The recommended method is to use ubiformat as this not only preserves the erase counters used for wear leveling, it prevents ECC errors on some NAND flash devices.

ubiformat is not available from the bootloader, thus you need to undertake this task on a bootable GuruPlug. I normally boot using root NFS to carry out this operation.

From the shell on the GuruPlug:

# flash_erase /dev/mtd2 0 0 
# ubiformat /dev/mtd2 -s 512 -O 512 -f rootfs.ubi.img

Testing

You can test an newly flashed image prior to loading it as the root filesystem (i.e. while using root NFS).

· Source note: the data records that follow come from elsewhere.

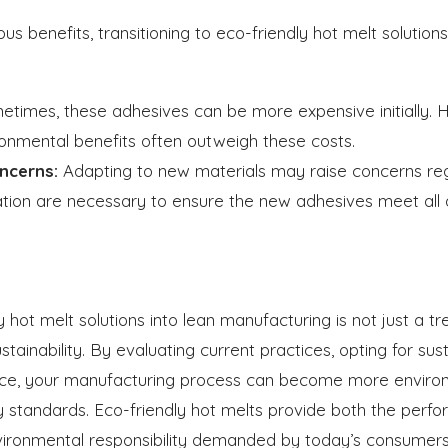
s benefits, transitioning to eco-friendly hot melt solutio
times, these adhesives can be more expensive initially. 
onmental benefits often outweigh these costs.
ncerns:
Adapting to new materials may raise concerns re
ation are necessary to ensure the new adhesives meet all q
y hot melt solutions into lean manufacturing is not just a tr
ustainability. By evaluating current practices, opting for su
ce, your manufacturing process can become more environm
ty standards. Eco-friendly hot melts provide both the per
vironmental responsibility demanded by today’s consumers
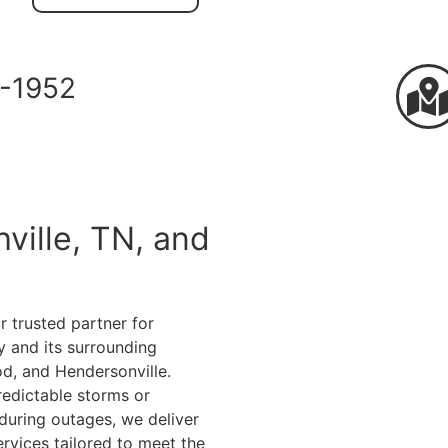
-1952
ville, TN, and
r trusted partner for
 and its surrounding
od, and Hendersonville.
redictable storms or
during outages, we deliver
rvices tailored to meet the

First attach the desired MTD partition to UBI using the ubiattach command. Once this is successful, you can mount the UBIFS.

ubiattach -p /dev/mtd2
mount -t ubifs /dev/ubi0_0 /mnt/ubifs/


Boot Messages

Below is the kernel messages of a system booting from the above UBIFS :

NAND device: Manufacturer ID: 0xec, Chip ID: 0xdc (Samsung NAND 512MiB 3,3V 8-bit)
Scanning device for bad blocks
Creating 3 MTD partitions on "orion_nand":
0x000000000000-0x000000100000 : "u-boot"
0x000000100000-0x000000500000 : "uImage"
0x000000500000-0x000020000000 : "root"
UBI: attaching mtd2 to ubi0
UBI: physical eraseblock size:   131072 bytes (128 KiB)
UBI: logical eraseblock size:    129024 bytes
UBI: smallest flash I/O unit:    2048
UBI: sub-page size:              512
UBI: VID header offset:          512 (aligned 512)
UBI: data offset:                2048
UBI: max. sequence number:       0
UBI: volume 0 ("rootfs") re-sized from 3251 to 4012 LEBs
UBI: attached mtd2 to ubi0
UBI: MTD device name:            "root"
UBI: MTD device size:            507 MiB
UBI: number of good PEBs:        4056
UBI: number of bad PEBs:         0
UBI: number of corrupted PEBs:   0
UBI: max. allowed volumes:       128
UBI: wear-leveling threshold:    4096
UBI: number of internal volumes: 1
UBI: number of user volumes:     1
UBI: available PEBs:             0
UBI: total number of reserved PEBs: 4056
UBI: number of PEBs reserved for bad PEB handling: 40
UBI: max/mean erase counter: 0/0
UBI: image sequence number:  576084514
UBI: background thread "ubi_bgt0d" started, PID 461

...

UBIFS: mounted UBI device 0, volume 0, name "rootfs"
UBIFS: file system size:   516225024 bytes (504126 KiB, 492 MiB, 4001 LEBs)
UBIFS: journal size:       9033728 bytes (8822 KiB, 8 MiB, 71 LEBs)
UBIFS: media format:       w4/r0 (latest is w4/r0)
UBIFS: default compressor: zlib
UBIFS: reserved for root:  0 bytes (0 KiB)
VFS: Mounted root (ubifs filesystem) on device 0:13.